Have some of your perspective about education changed as you have worked with children in the education system here in the United States and in Malawi?

Absolutely they have and thank goodness for that! In August, I will begin my 3rd year of teaching and while I still have so much to learn I now have a more realistic perspective of education. Prior to beginning my career, I had an idea of teaching thinking that it would be a lot of sunshine and rainbow moments with tons of cute arts and crafts (thanks Pinterest). However, teaching is hard work-both in the United States and in Malawi. This year, our team started and ended our time working with the Mtendere teachers in a round table discussion. We chatted about our triumphs and celebrations as teachers and also our obstacles and struggles. The funny thing is, our answers were very similar even though we are teaching on different continents. We all struggle with having enough resources for our students and we all celebrate when a student finally understands a concept. However, the question each member at our table was able to answer quickest and with the most ease was, “tell about a student who has impacted your life.” Each one of us has a student that has made a lasting impact on our lives and our career.
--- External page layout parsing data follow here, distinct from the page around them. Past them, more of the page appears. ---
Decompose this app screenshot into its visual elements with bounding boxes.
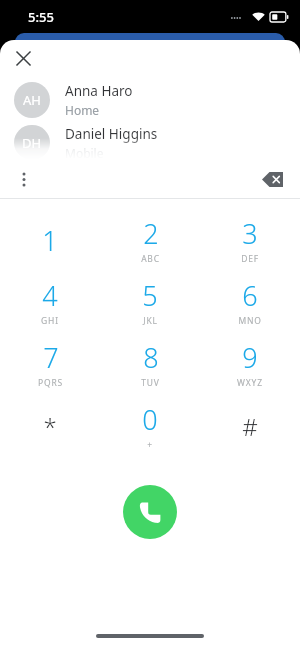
staticText: Mobile — [65, 145, 104, 160]
staticText: 4 — [42, 277, 58, 314]
staticText: 9 — [242, 339, 258, 376]
staticText: Home — [65, 102, 100, 118]
staticText: # — [242, 410, 258, 443]
staticText: Daniel Higgins — [65, 125, 158, 143]
staticText: PQRS — [38, 377, 63, 389]
button[interactable]: 0 — [100, 395, 200, 457]
staticText: + — [147, 439, 153, 451]
staticText: 6 — [242, 277, 258, 314]
staticText: * — [43, 410, 57, 443]
button[interactable]: 9 — [200, 333, 300, 395]
staticText: DH — [22, 134, 42, 152]
staticText: AH — [23, 91, 41, 109]
button[interactable]: More options — [10, 165, 38, 193]
staticText: 3 — [242, 215, 258, 252]
staticText: MNO — [238, 315, 262, 327]
staticText: 0 — [142, 401, 158, 438]
staticText: 2 — [143, 215, 159, 252]
staticText: 7 — [43, 339, 59, 376]
staticText: 8 — [143, 339, 159, 376]
staticText: JKL — [143, 315, 158, 327]
staticText: 1 — [42, 222, 58, 259]
button[interactable]: 4 — [0, 271, 100, 333]
staticText: ABC — [141, 253, 160, 265]
staticText: 5 — [142, 277, 158, 314]
button[interactable]: 5 — [100, 271, 200, 333]
button[interactable]: DH — [0, 125, 300, 160]
staticText: GHI — [41, 315, 59, 327]
button[interactable]: # — [200, 395, 300, 457]
staticText: TUV — [141, 377, 160, 389]
button[interactable]: Backspace — [255, 162, 289, 196]
staticText: DEF — [241, 253, 259, 265]
button[interactable]: AH — [0, 75, 300, 125]
button[interactable]: 2 — [100, 209, 200, 271]
button[interactable]: 8 — [100, 333, 200, 395]
button[interactable]: 3 — [200, 209, 300, 271]
staticText: 5:55 — [28, 8, 54, 26]
staticText: Anna Haro — [65, 82, 133, 100]
button[interactable]: 6 — [200, 271, 300, 333]
button[interactable]: * — [0, 395, 100, 457]
button[interactable]: 7 — [0, 333, 100, 395]
button[interactable]: Close — [8, 43, 38, 73]
button[interactable]: Call — [123, 485, 177, 539]
button[interactable]: 1 — [0, 209, 100, 271]
staticText: WXYZ — [237, 377, 263, 389]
Many of the stories discussed were of amazing children who we will all remember for the rest of our lives. Therefore, I have come to realize that it doesn’t matter about the cute arts and crafts and it doesn’t matter about having intricate classroom décor, instead what matters is these children. I used to think I might have a great impact on every student who walked in my door. Instead, it is myself that has been impacted by these children (both in America and Malawi) and my life is much richer because of that.
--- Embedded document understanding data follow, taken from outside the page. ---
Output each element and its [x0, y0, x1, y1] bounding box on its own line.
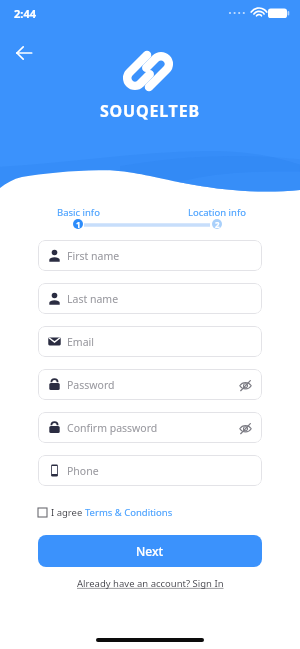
- staticText: Confirm password: [67, 421, 158, 435]
- staticText: Email: [67, 335, 94, 349]
- button[interactable]: Phone: [38, 455, 262, 486]
- button[interactable]: Password: [38, 369, 262, 400]
- staticText: First name: [67, 249, 120, 263]
- button[interactable]: Location info: [182, 206, 252, 229]
- staticText: Last name: [67, 292, 119, 306]
- button[interactable]: Email: [38, 326, 262, 357]
- staticText: SOUQELTEB: [100, 100, 200, 122]
- staticText: Password: [67, 378, 115, 392]
- staticText: Basic info: [57, 206, 100, 219]
- button[interactable]: Basic info: [43, 206, 113, 229]
- button[interactable]: I agree: [38, 506, 173, 519]
- staticText: Next: [136, 543, 164, 559]
- button[interactable]: Already have an account? Sign In: [77, 577, 224, 590]
- button[interactable]: First name: [38, 240, 262, 271]
- staticText: I agree: [51, 506, 85, 519]
- button[interactable]: Last name: [38, 283, 262, 314]
- button[interactable]: Confirm password: [38, 412, 262, 443]
- button[interactable]: Show password: [238, 378, 252, 392]
- staticText: Location info: [188, 206, 246, 219]
- staticText: Terms & Conditions: [85, 506, 173, 519]
- button[interactable]: Back: [11, 40, 37, 66]
- button[interactable]: Show password: [238, 421, 252, 435]
- staticText: 1: [76, 219, 81, 229]
- staticText: Phone: [67, 464, 99, 478]
- staticText: 2: [215, 219, 220, 229]
- button[interactable]: Next: [38, 535, 262, 567]
- staticText: 2:44: [14, 6, 36, 21]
What have you learnt about being part of a team?

I have learned that in the end, people matter most. This year, we talked a lot about how often times we get more caught up in making plans to complete things for our personal agendas and we forget about loving people. Working in a team forces you to be in community, it encourages you to be vulnerable, and it teaches you to love people who are different from you. I have learned that if we put aside our plans and focus on the people on our team and love them the outcome is far greater than any plan we could have created. Upon returning from Malawi, I was reading Everybody, Always by Bob Goff. In the book he says, “quit waiting for a plan; just go love everybody.” I love this quote especially in regards to being part of a team. Stop planning and start loving the people in front of you. 

What have you enjoyed the most about being a leader? What has been the most challenging part?

As a leader, it is really amazing to see everyone’s gifts and talents coming together for the greater good. I love being able to select members to join the team knowing what talents they can contribute and then to see it come into fruition on the trip. It is always a glimpse into the creativity of God and how he intricately and uniquely created each and every person. Another bonus to being the leader is being able to share about the wonder that is Mtendere all year with the team only to watch them instantaneously fall in love with the place that feels like home to me. The most challenging part, however, is the fact that by nature I am not a leader. I would much rather be a follower so I feel as if I lack many qualities of a leader and I am still learning how to navigate that as I co-lead this trip. However, I have now stepped into three leadership roles in different areas of my life so maybe God is trying to teach me something.

As an educator, what do you think are some of the most effective ways we can continue to advocate for vulnerable children’s education?

In regards to speaking to adults about advocating for vulnerable children’s education I think the greatest thing we can do is raise awareness-awareness for the great things that can become of a person when they are provided with a chance at education. When actually working with vulnerable children I believe the best thing you can do is empower them. Speak to them in a way that affirms in them the amazing things they can contribute to society. Do not speak to them in pity or sympathy because of their circumstances. That is crippling and the message can often be received as we believe they are not capable to amounting too much. Instead, we as educators and human beings need to lift them up in a way that makes them overlook their circumstances and believe in their future. Children in vulnerable circumstances are resilient and hard working. I have been privileged to know and work alongside many amazing adults who were once vulnerable children. They got where they are today because someone affirmed character traits they possess and empowered them to overcome their circumstances. We need to be better about believing in our youth and speaking up for them and speaking into their amazing possibilities.